Self-treatment of skin infections by people who inject drugs.

机构信息

Boston University School of Public Health and Boston Medical Center, 715 Albany Street, 2nd Floor, Boston, MA 02118, USA.

Center for Integrated Health Care Research (CIHR), Kaiser Permanente 501 Alakawa Street, Suite 201, Honolulu, Hawaii 96817 USA.

出版信息

Drug Alcohol Depend. 2020 Jan 1;206:107695. doi: 10.1016/j.drugalcdep.2019.107695. Epub 2019 Oct 28.

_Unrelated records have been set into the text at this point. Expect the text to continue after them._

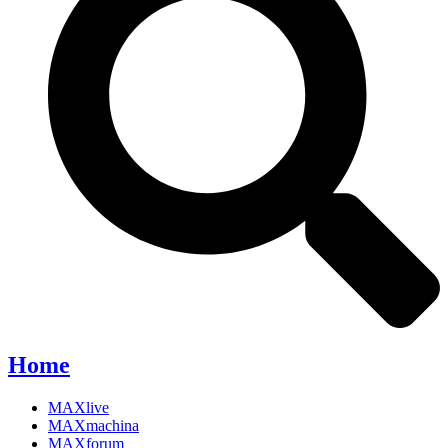
Home
MAXlive
MAXmachina
MAXforum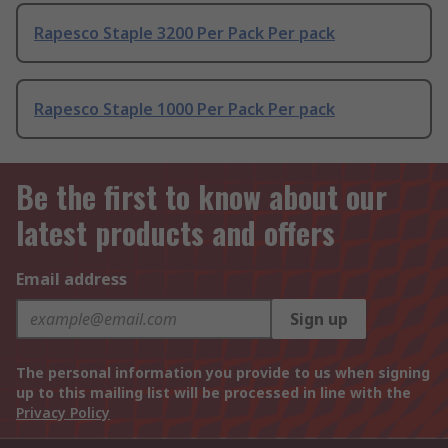
Rapesco Staple 3200 Per Pack Per pack
Rapesco Staple 1000 Per Pack Per pack
Be the first to know about our
latest products and offers
Email address
Sign up
The personal information you provide to us when signing
up to this mailing list will be processed in line with the
Privacy Policy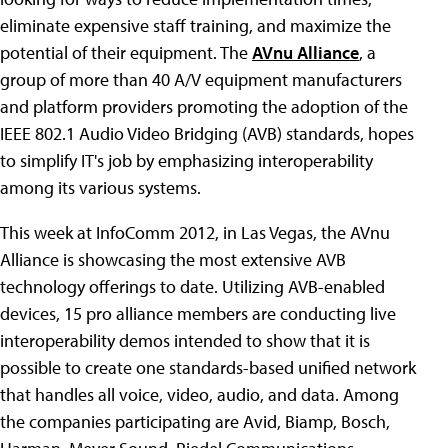
eliminate expensive staff training, and maximize the
potential of their equipment. The
AVnu Alliance
, a
group of more than 40 A/V equipment manufacturers
and platform providers promoting the adoption of the
IEEE 802.1 Audio Video Bridging (AVB) standards, hopes
to simplify IT's job by emphasizing interoperability
among its various systems.
This week at InfoComm 2012, in Las Vegas, the AVnu
Alliance is showcasing the most extensive AVB
technology offerings to date. Utilizing AVB-enabled
devices, 15 pro alliance members are conducting live
interoperability demos intended to show that it is
possible to create one standards-based unified network
that handles all voice, video, audio, and data. Among
the companies participating are Avid, Biamp, Bosch,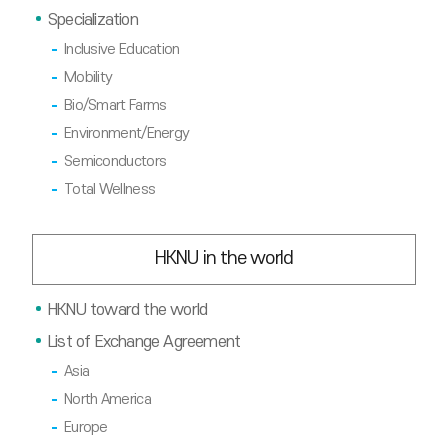
Specialization
Inclusive Education
Mobility
Bio/Smart Farms
Environment/Energy
Semiconductors
Total Wellness
HKNU in the world
HKNU toward the world
List of Exchange Agreement
Asia
North America
Europe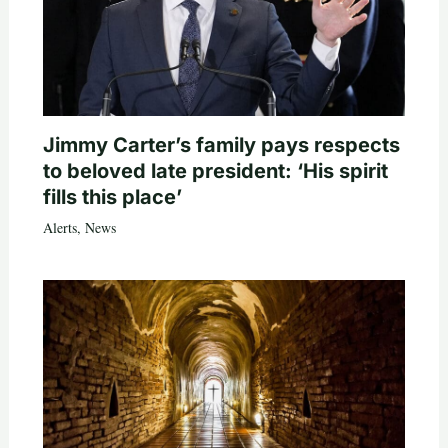
Jimmy Carter’s family pays respects
to beloved late president: ‘His spirit
fills this place’
Alerts
,
News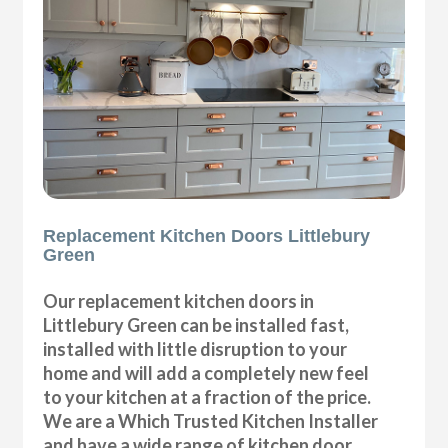
Replacement Kitchen Doors Littlebury
Green
Our replacement kitchen doors in
Littlebury Green can be installed fast,
installed with little disruption to your
home and will add a completely new feel
to your kitchen at a fraction of the price.
We are a Which Trusted Kitchen Installer
and have a wide range of kitchen door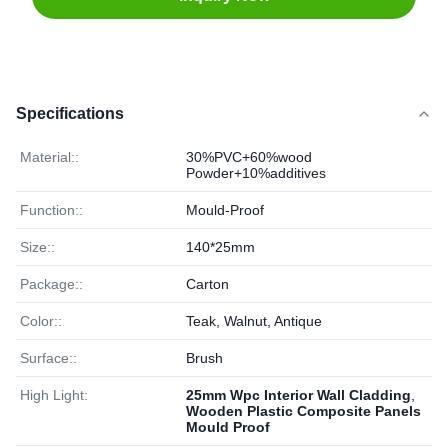
Specifications
Material::
30%PVC+60%wood
Powder+10%additives
Function::
Mould-Proof
Size::
140*25mm
Package::
Carton
Color::
Teak, Walnut, Antique
Surface::
Brush
High Light:
25mm Wpc Interior Wall Cladding
,
Wooden Plastic Composite Panels
Mould Proof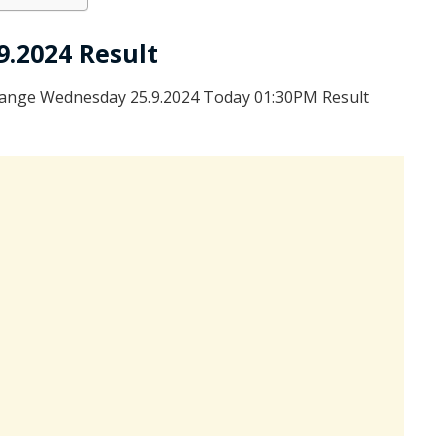
9.2024 Result
range Wednesday 25.9.2024 Today 01:30PM Result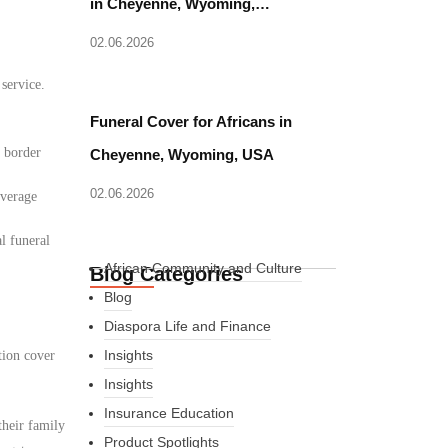
in Cheyenne, Wyoming,…
02.06.2026
 service.
Funeral Cover for Africans in
d border
Cheyenne, Wyoming, USA
02.06.2026
overage
l funeral
African Community and Culture
Blog Categories
Blog
Diaspora Life and Finance
Insights
tion cover
Insights
Insurance Education
their family
Product Spotlights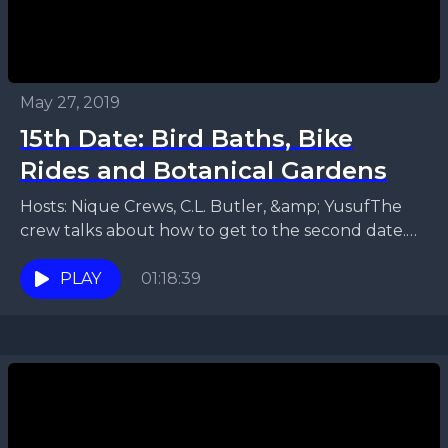
May 27, 2019
15th Date: Bird Baths, Bike
Rides and Botanical Gardens
Hosts: Nique Crews, C.L. Butler, &amp; YusufThe
crew talks about how to get to the second date.
They discuss things to do to ensure...
PLAY
01:18:39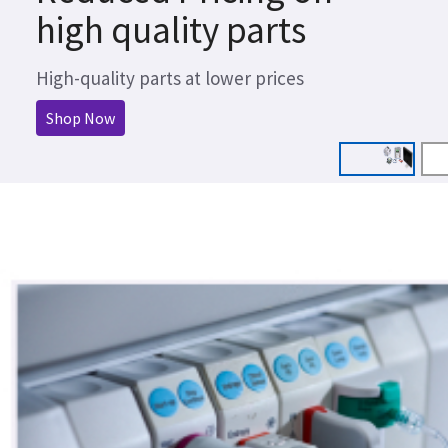
high quality parts
High-quality parts at lower prices
Shop Now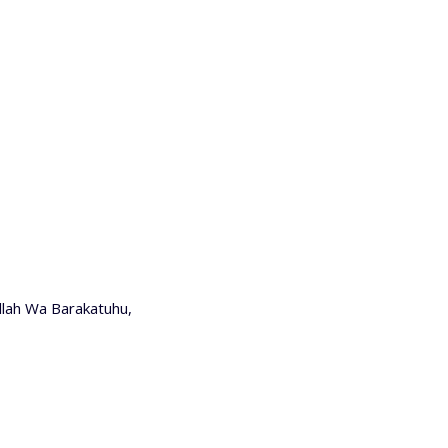
lah Wa Barakatuhu,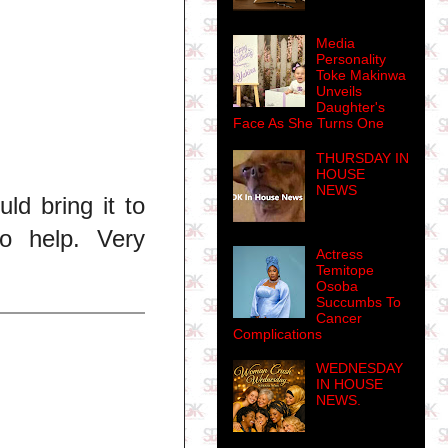
Media
Personality
Toke Makinwa
Unveils
Daughter's
Face As She Turns One
THURSDAY IN
HOUSE
NEWS
ld bring it to
to help. Very
Actress
Temitope
Osoba
Succumbs To
Cancer
Complications
WEDNESDAY
IN HOUSE
NEWS.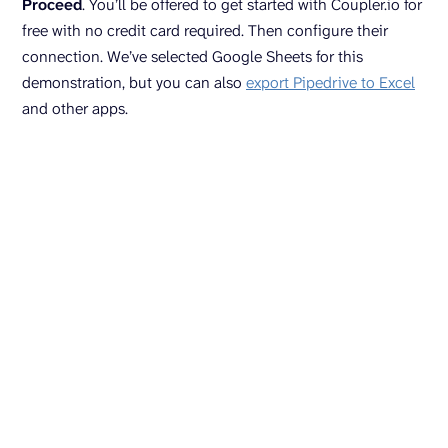
Proceed
. You’ll be offered to get started with Coupler.io for
free with no credit card required. Then configure their
connection. We’ve selected Google Sheets for this
demonstration, but you can also
export Pipedrive to Excel
and other apps.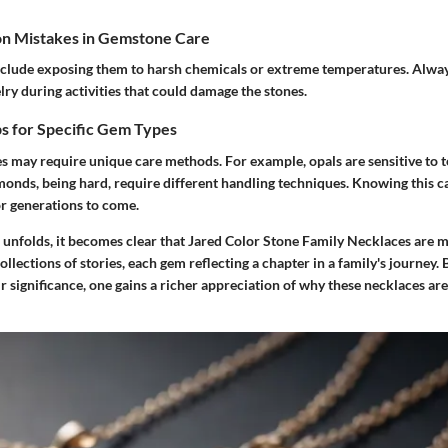
n Mistakes in Gemstone Care
clude exposing them to harsh chemicals or extreme temperatures. Alway
ry during activities that could damage the stones.
s for Specific Gem Types
s may require unique care methods. For example, opals are sensitive to
monds, being hard, require different handling techniques. Knowing this c
or generations to come.
 unfolds, it becomes clear that
Jared Color Stone Family Necklaces
are m
collections of stories, each gem reflecting a chapter in a family's journey
 significance, one gains a richer appreciation of why these necklaces ar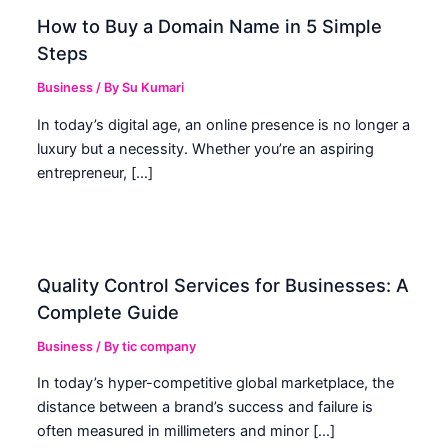
How to Buy a Domain Name in 5 Simple
Steps
Business
/ By
Su Kumari
In today’s digital age, an online presence is no longer a
luxury but a necessity. Whether you’re an aspiring
entrepreneur, […]
Quality Control Services for Businesses: A
Complete Guide
Business
/ By
tic company
In today’s hyper-competitive global marketplace, the
distance between a brand’s success and failure is
often measured in millimeters and minor […]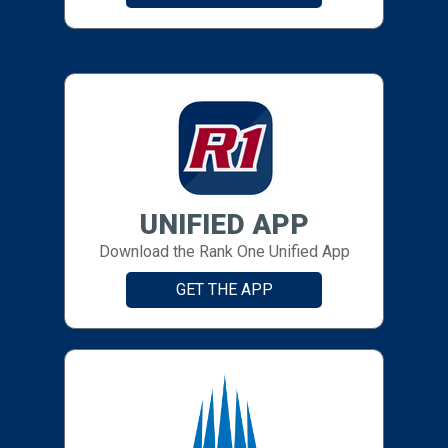
UNIFIED APP
Download the Rank One Unified App
GET THE APP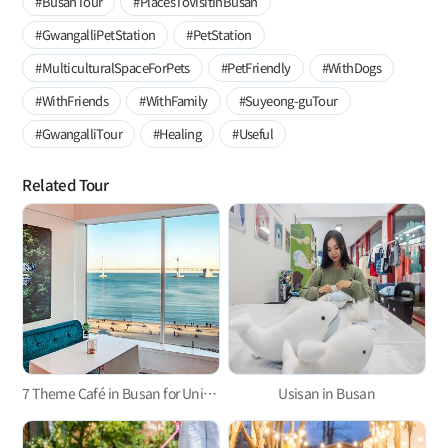
#BusanTour
#PlacesToVisitInBusan
#GwangalliPetStation
#PetStation
#MulticulturalSpaceForPets
#PetFriendly
#WithDogs
#WithFriends
#WithFamily
#Suyeong-guTour
#GwangalliTour
#Healing
#Useful
Related Tour
7 Theme Café in Busan for Unique Experience and Relaxation at the Same Time
Usisan in Busan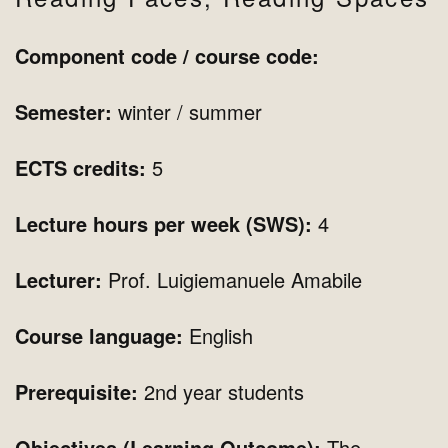
Component code / course code:
Semester:
winter
/ summer
ECTS credits:
5
Lecture hours per week (SWS):
4
Lecturer:
Prof. Luigiemanuele Amabile
Course language:
English
Prerequisite:
2nd year students
Objectives (Learning Outcome):
The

DOI:10.1016/j.drugalcdep.2019.107695
PMID:31786397
Abstract

BACKGROUND AND AIMS

Persons who inject drugs (PWID) experience high rates of skin and soft tissue infections (SSTI) and often access emergency or inpatient treatment. However, many PWID do not seek care and self-treat some or all of their infections. The goal of the current study was to examine predictors of self-treatment of SSTI in a sample of hospitalized PWID, and describe methods of and reasons for self-treatment.

METHODS

PWID (N = 252) were recruited from inpatient medical units at an urban safety-net hospital to join a behavioral intervention trial. The baseline interview focused on past-year SSTI incidence and related treatment, including reasons for not accessing medical care and methods of self-treatment.

RESULTS

Of study participants, 162 (64%) reported having at least one SSTI in the past year. This subset was 59.9% White/Caucasian with a mean age of 38.0 (SD + 10.5). One-third of these participants (32.3%) reported ever self-treating SSTI in the past year. In a logistic regression model, number of past-year infections (OR = 1.81, p < .001) and positive outlook (OR = 2.46, p < .001) were associated with self-treatment of SSTI. Common methods of self-treatment included mechanically draining sores, applying heat/warm compress, and cleaning affected areas. Continued drug use and belief that infections were not serious and could be self-treated were two main reasons for not seeking professional medical care.

CONCLUSIONS

Interventions targeting SSTI among PWID should include education on when to seek medical care and the risks of serious infection, and could be implemented at local clinics or harm reduction programs to increase access.

摘要

背景和目的

注射吸毒者(PWID)皮肤和软组织感染(SSTI)发生率较高,经常接受急诊或住院治疗。然而,许多 PWID 并不寻求治疗,而是自行治疗部分或全部感染。本研究的目的是调查住院 PWID 样本中 SSTI 自我治疗的预测因素,并描述自我治疗的方法和原因。

方法

从城市安全网医院的住院医疗单位招募 PWID 参加行为干预试验。基线访谈重点关注过去一年 SSTI 的发病率及相关治疗,包括未寻求医疗护理的原因和自我治疗方法。

结果

在研究参与者中,162 名(64%)报告过去一年至少有一次 SSTI。这部分参与者中 59.9%为白种人/高加索人,平均年龄为 38.0(+10.5)岁。这些参与者中有三分之一(32.3%)报告过去一年曾自行治疗 SSTI。在逻辑回归模型中,过去一年的感染次数(OR=1.81,p<.001)和积极的前景(OR=2.46,p<.001)与 SSTI 的自我治疗相关。常见的自我治疗方法包括机械排脓、热敷/热敷和清洁受影响的区域。继续吸毒和认为感染不严重且可以自行治疗是不寻求专业医疗护理的两个主要原因。

结论

针对 PWID 的 SSTI 干预措施应包括何时寻求医疗护理以及严重感染风险的教育,并可在当地诊所或减少伤害计划中实施,以增加获得治疗的机会。